AI Enhanced Molecular Discovery and Optimization

We’re on the verge of a new scientific method, one that utilizes the power of artificial intelligence to accelerate the development of scientific discoveries.

“The amount of data being generated by experiments and simulations has given rise to the fourth paradigm of science over the last few years, which is data driven science, and it unifies the first three paradigms of theory, experiment, and computation/simulation.” — Ankit Agrawal of Northwestern University

A visual representation of science (colorized, circa. 2003)

Science can often be like a stick in the mud, hence the first two paradigms of theoretical and experimental science proved to be slow or two reasons:

  1. Lack of empirical evidence in theoretical knowledge (1st paradigm)
  2. The abundance of human bias in experiments (2nd paradigm)

Computers, however, changed the game for science, and we began to fully appreciate the accuracy and speed these incredible devices bring. The 3rd paradigm of computation and simulation was one of great promise, however, limited by the technology of its time. This leads us to the 4th paradigm.

The 4th paradigm took advantage of a digital byproduct from the computation paradigm: data. Data science, while not an exact science, can lead to performance and accuracy so high that often times, they can identify new methods, equations, and ideas that we have yet to discover with science.

This is how and why a computer can:

  1. Beat the world’s best Chess, Go, and DOTA players
  2. Discover new drugs, materials, and molecules
  3. Translate languages, drive cars, trade stocks

and the list grows every day. They can do these things better than we can, and do some things we can’t, with just data and a model/architecture. The only equation, intuition, or knowledge it needs is generated by observing patterns in data.

Patterns are very prevalent in chemistry and material science.
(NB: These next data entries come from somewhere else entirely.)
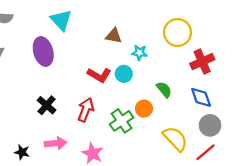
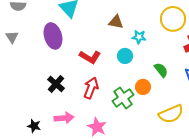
red L-shape: (99, 75) -> (90, 57), moved
yellow semicircle: (175, 139) -> (171, 114), turned 110

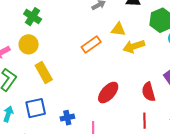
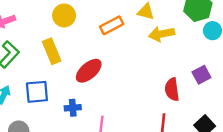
yellow circle: (29, 44) -> (64, 15), moved
red ellipse: (108, 93) -> (89, 71), moved

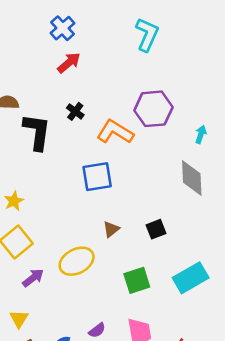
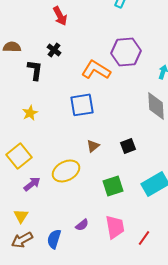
red arrow: (69, 63) -> (60, 16), turned 102
black cross: (75, 111) -> (54, 50), moved
black L-shape: (37, 132) -> (35, 70), size x0.7
yellow star: (14, 201) -> (30, 113), moved

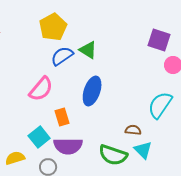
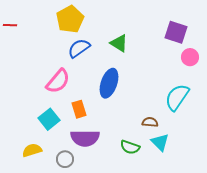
green triangle: (88, 50) -> (119, 43), moved
cyan square: (39, 137) -> (49, 119), moved
green semicircle: (113, 155) -> (130, 147), size x0.7

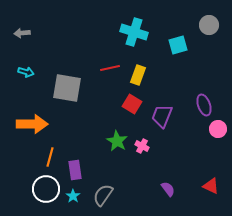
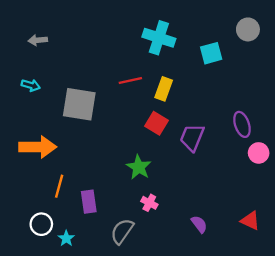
gray arrow: (22, 33) -> (38, 40), moved
pink cross: (142, 146) -> (149, 203), moved
white circle: (46, 189) -> (41, 224), moved, size x0.7
cyan star: (73, 196) -> (66, 238), moved

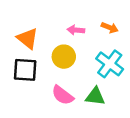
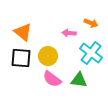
pink arrow: (76, 30) -> (69, 33), moved
yellow circle: (64, 57) -> (48, 56), moved

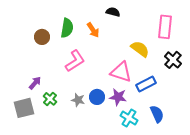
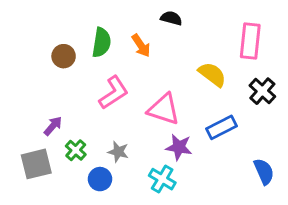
pink triangle: (121, 72) -> (164, 109), moved
blue circle: (97, 97) -> (100, 179), moved
blue semicircle: (157, 114) -> (264, 171), moved
cyan cross: (129, 118) -> (162, 179), moved

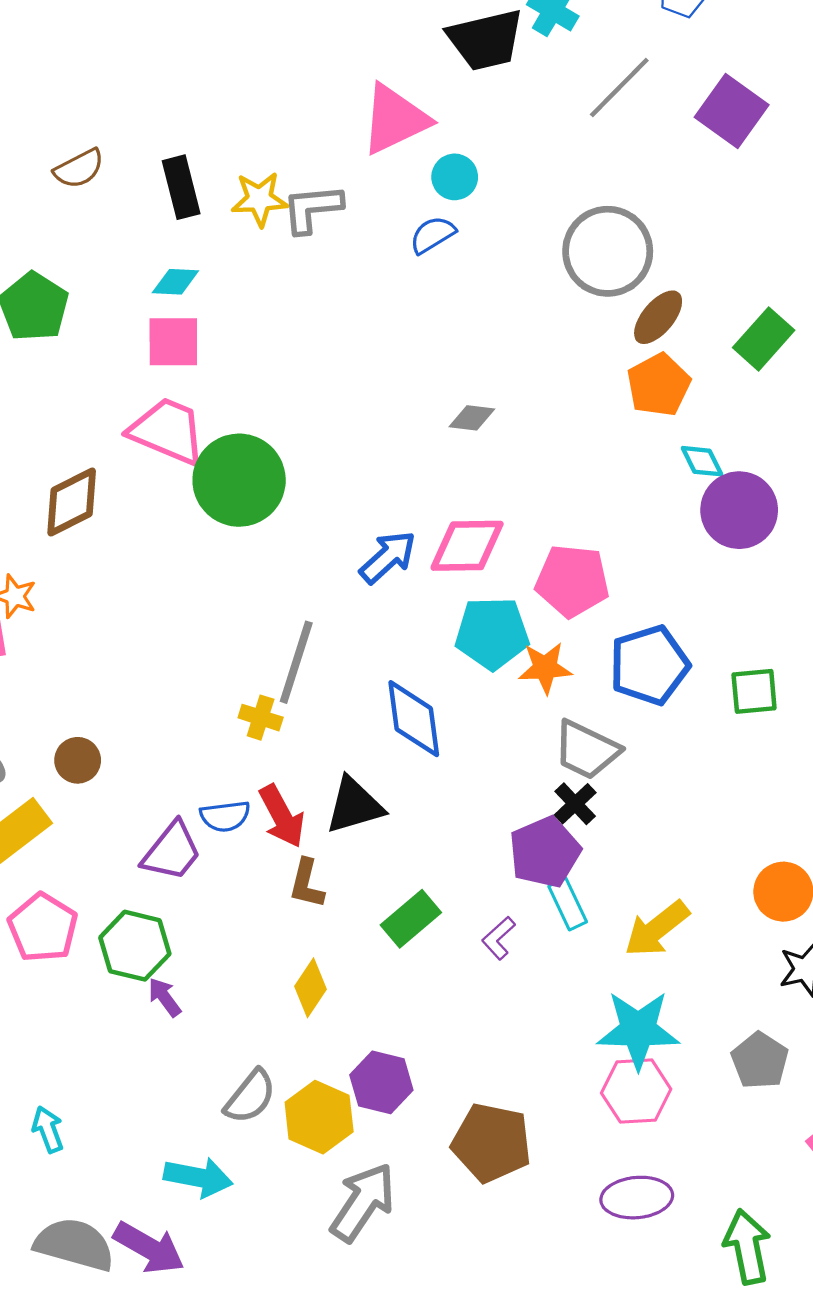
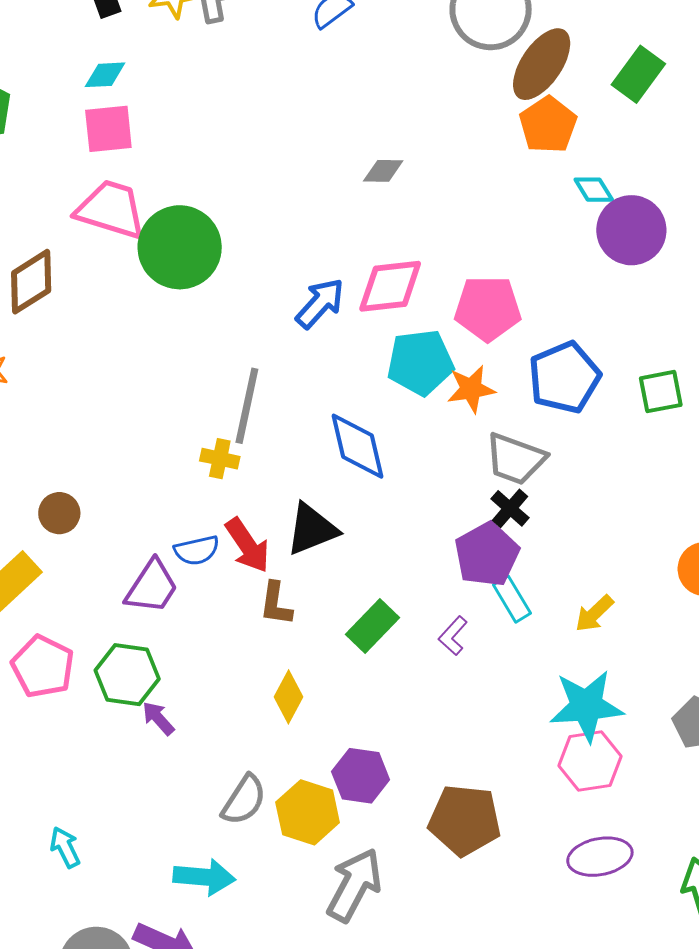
brown ellipse: (658, 317) -> (542, 64), size x1.4
yellow arrow: (657, 929) -> (594, 614), size x0.7

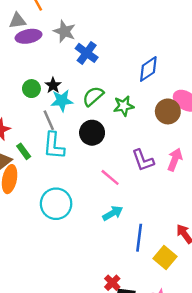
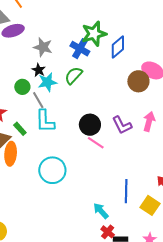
gray star: (65, 31) -> (43, 47), moved
blue cross: (87, 53) -> (80, 49), moved
green circle: (31, 89) -> (22, 87), moved
green star: (124, 106) -> (94, 34), moved, size x1.4
black circle: (92, 133) -> (90, 125), moved
cyan arrow: (113, 213) -> (101, 211), moved, turned -96

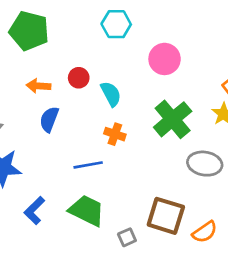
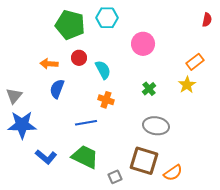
green pentagon: (29, 31) -> (70, 25), moved
green cross: (173, 119) -> (149, 89), size x0.5
gray ellipse: (205, 164) -> (156, 126), moved
blue L-shape: (34, 211) -> (46, 157), turned -95

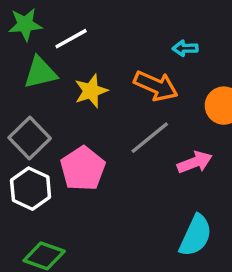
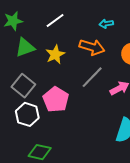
white line: (71, 39) -> (55, 20), moved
From the crystalline structures of diamonds to the branched chains of lipids, these patterns define various properties of molecules. It’s up to the A.I to recognize and learn from these patterns. Although there are setbacks like not enough data for training, A.I fits the problem of molecular discovery very nicely. Today, researchers at the bleeding edge of science are beginning to turn to A.I for more efficient, more accurate, and more diversified results.

AI can do it better (Photo by Franki Chamaki)

Why should I care?

In mere decades, the demand for stronger building materials, longer lasting batteries, and more personalized drugs will increase. Our ability to supply these demands depends on how fast researchers can supply the right materials to the companies that are trying to solve the world’s biggest problems. If a chain is only as strong as its weakest link, then:

“The rate of innovation and progress is only as fast as the rate at which we discover and optimize materials”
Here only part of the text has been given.